I think most of the healthcare settings (both private and public) in Myanmar adopt parallel settings using both paper-based and electronic-based registration. One of the feasibility assessments also said that the overall readiness for the adoption of EMR in tertiary hospitals, in Myanmar was 54.2% (Oo, H. M., Htun, Y. M., Win, T. T., Han, Z. M., Zaw, T., & Tun, K. M. (2021)).
In my experience of using both ways in health service data management, the first advantage of using EMR is the provision of efficient workflow between in/out departments and facilities without taking time for data retrieving. This can also reduce the workload and time of the staff by avoiding paper-based records and doing the data entry. In using EMR, data interoperability, and standardization can also be improved, which will have a lot of impact on the patient’s data accessibility and quality among the different facilities. Moreover, using EMR can reduce the time and distance of accessing data by the service providers, which will be important for rapid decisions and better health care.
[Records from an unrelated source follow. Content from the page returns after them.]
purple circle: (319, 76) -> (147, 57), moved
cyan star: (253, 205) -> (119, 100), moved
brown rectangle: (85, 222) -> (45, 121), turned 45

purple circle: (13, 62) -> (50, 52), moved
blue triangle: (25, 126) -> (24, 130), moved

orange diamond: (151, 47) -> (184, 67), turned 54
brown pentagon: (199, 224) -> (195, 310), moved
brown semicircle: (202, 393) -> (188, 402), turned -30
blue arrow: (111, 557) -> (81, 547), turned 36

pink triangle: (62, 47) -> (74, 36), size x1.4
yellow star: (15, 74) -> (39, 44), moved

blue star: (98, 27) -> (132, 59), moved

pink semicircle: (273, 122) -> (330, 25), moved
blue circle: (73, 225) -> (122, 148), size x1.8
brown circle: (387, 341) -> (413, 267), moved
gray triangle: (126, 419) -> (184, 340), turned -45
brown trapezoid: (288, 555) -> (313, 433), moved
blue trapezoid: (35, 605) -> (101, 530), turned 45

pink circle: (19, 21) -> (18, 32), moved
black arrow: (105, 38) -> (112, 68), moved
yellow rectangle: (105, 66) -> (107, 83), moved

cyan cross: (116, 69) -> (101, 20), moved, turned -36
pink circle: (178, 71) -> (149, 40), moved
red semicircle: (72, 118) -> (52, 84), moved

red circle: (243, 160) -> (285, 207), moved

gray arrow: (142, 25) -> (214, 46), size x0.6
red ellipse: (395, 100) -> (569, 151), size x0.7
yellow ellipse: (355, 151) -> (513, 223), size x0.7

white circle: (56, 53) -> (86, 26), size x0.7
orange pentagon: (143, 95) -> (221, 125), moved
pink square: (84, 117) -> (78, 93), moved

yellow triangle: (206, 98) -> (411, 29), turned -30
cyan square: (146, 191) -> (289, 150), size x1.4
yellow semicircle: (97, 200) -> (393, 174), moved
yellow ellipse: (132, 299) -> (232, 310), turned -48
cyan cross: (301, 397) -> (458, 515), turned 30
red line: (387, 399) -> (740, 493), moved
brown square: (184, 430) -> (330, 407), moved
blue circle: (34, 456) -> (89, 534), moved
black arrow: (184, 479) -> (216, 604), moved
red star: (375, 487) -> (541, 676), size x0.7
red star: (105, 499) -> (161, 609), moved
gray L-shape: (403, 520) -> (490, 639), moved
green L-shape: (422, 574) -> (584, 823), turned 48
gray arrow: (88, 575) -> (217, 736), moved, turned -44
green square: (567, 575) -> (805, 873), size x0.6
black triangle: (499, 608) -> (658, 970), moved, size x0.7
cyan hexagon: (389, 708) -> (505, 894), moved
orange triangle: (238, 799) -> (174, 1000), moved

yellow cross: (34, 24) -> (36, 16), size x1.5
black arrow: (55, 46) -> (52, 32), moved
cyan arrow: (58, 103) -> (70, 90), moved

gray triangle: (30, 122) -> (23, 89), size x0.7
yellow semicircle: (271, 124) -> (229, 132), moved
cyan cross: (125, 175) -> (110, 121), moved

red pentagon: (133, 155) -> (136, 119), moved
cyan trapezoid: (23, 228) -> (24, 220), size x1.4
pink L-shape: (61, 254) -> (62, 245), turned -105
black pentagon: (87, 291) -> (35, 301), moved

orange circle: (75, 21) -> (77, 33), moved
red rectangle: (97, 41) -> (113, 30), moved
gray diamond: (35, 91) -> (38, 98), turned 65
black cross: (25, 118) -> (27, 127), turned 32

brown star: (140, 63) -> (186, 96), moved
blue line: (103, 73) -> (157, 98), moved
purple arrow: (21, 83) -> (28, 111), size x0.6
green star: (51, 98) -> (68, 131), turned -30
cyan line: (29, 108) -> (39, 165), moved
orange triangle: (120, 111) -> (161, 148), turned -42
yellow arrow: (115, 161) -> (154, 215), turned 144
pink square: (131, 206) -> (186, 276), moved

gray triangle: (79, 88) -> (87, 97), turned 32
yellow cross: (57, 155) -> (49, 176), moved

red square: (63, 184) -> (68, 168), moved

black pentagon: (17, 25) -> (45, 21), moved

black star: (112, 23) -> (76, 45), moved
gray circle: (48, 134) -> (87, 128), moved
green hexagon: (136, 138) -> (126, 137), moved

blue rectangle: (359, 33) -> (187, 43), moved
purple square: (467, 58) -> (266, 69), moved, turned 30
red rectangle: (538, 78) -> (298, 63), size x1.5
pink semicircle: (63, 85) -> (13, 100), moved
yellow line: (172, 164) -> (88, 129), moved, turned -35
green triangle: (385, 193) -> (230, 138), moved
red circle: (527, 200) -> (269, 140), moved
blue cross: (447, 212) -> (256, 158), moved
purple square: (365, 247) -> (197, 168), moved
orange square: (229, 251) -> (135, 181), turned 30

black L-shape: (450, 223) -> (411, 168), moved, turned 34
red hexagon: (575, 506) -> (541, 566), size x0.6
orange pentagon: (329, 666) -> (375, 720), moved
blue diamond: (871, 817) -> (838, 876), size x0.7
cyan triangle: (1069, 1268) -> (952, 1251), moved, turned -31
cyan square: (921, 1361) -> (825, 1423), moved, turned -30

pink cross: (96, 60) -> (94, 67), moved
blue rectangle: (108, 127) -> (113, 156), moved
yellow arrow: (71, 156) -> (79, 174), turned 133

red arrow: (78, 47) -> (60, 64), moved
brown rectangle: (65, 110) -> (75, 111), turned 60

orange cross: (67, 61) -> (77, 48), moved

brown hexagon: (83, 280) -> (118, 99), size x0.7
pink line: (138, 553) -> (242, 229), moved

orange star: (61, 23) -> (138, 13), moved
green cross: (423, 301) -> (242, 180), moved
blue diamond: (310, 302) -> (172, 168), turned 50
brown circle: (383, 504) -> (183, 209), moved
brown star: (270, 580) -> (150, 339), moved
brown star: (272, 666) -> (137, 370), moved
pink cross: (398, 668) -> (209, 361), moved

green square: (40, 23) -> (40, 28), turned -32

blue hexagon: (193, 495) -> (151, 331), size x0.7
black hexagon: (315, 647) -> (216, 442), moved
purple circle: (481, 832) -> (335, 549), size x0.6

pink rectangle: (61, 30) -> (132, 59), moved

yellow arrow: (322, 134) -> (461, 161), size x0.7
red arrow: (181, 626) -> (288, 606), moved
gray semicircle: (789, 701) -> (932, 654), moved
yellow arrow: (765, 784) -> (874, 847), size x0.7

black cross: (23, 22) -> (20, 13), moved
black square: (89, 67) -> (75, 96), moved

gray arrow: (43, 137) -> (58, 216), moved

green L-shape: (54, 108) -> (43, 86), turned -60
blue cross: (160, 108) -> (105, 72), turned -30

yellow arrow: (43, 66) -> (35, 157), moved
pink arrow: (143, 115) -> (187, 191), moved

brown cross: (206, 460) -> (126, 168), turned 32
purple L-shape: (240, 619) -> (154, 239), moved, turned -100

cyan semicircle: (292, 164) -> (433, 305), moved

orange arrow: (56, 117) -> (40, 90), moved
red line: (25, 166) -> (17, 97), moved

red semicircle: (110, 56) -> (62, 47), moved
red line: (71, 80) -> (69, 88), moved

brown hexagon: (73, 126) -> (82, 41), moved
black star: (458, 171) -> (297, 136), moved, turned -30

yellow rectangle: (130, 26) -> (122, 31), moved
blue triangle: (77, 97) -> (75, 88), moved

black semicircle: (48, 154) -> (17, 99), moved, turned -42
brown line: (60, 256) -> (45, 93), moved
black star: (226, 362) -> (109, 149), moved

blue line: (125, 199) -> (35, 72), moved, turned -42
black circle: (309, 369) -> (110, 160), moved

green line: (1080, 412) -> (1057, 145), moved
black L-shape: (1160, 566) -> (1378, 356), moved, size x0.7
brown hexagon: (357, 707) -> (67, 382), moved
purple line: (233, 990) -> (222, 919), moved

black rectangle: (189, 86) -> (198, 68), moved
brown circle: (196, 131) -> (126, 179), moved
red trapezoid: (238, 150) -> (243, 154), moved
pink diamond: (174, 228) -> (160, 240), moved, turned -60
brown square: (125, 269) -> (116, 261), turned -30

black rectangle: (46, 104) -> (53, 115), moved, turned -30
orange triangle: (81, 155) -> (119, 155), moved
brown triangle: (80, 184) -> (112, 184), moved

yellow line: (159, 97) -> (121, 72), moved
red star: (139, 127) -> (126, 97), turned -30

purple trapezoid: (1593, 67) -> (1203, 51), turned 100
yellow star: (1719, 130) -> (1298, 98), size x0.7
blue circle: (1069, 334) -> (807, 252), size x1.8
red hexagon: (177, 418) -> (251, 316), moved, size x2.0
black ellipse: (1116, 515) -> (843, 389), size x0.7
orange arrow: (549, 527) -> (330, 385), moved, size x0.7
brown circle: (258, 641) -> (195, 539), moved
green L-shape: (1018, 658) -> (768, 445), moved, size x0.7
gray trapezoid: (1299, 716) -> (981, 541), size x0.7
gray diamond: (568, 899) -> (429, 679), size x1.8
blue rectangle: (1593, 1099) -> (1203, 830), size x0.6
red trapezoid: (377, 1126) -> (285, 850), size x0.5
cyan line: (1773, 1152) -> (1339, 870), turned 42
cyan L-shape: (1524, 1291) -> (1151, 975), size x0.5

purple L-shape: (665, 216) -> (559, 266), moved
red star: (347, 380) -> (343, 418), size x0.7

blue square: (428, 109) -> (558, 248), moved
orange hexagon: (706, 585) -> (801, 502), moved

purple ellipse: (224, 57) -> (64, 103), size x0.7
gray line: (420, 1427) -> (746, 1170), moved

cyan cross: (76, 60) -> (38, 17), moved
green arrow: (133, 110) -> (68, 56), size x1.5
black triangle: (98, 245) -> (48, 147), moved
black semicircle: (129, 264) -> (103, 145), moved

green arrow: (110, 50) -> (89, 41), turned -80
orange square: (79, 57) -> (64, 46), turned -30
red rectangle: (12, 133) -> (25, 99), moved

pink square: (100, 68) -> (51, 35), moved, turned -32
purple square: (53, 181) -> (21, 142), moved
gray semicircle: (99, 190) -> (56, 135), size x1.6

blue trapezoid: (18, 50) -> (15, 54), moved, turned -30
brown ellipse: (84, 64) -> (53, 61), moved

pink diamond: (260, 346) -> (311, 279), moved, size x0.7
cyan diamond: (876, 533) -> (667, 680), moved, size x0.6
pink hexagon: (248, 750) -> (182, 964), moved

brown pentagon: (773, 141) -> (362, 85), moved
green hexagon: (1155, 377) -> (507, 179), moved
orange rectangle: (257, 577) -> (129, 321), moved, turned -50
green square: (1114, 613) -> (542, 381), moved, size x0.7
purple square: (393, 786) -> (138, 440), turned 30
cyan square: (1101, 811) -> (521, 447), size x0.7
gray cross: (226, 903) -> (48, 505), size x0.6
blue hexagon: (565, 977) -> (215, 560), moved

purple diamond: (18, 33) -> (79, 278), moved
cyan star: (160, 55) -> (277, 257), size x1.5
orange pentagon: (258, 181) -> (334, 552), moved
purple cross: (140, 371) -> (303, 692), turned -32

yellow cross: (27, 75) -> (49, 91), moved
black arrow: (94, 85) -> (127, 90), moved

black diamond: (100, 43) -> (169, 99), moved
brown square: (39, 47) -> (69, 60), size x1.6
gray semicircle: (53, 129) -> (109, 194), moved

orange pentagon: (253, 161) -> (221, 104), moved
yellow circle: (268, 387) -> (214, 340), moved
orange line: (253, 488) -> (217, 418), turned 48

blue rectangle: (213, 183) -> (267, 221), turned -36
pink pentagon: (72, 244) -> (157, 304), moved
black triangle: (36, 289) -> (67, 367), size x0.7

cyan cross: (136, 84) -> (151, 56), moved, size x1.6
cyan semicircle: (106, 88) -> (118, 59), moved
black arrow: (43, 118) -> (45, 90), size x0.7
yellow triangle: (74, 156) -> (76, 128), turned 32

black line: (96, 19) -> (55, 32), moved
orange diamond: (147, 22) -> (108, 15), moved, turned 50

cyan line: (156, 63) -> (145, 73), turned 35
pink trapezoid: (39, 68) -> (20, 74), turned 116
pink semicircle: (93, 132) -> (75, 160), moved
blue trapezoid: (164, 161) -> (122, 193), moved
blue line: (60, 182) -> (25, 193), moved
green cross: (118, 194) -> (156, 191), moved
In my opinion, rather than the bad of using EMR, difficulties in deploying EMR will be more outweighed. The first one is the needs of the infrastructures where financial, electricity, and technology will be included. Developing EMR is costly and difficult to adopt in no or poor internet coverage and shortage of power supply areas. Even if it was started for better care it may put more burden on the providers if we cannot fully adopt and sustain it. Another one is related to human resources, the staff’s willingness and ICT knowledge/training will be important for the EMR implementation, and the previous paper also supported it. The people’s concerns about using EMR when they are settled with the old practices of using paper-based, worry that they didn’t receive enough technical support, may take more time, and can have an impact on the service providers-patient relationship are also considerable in implementation of EMR.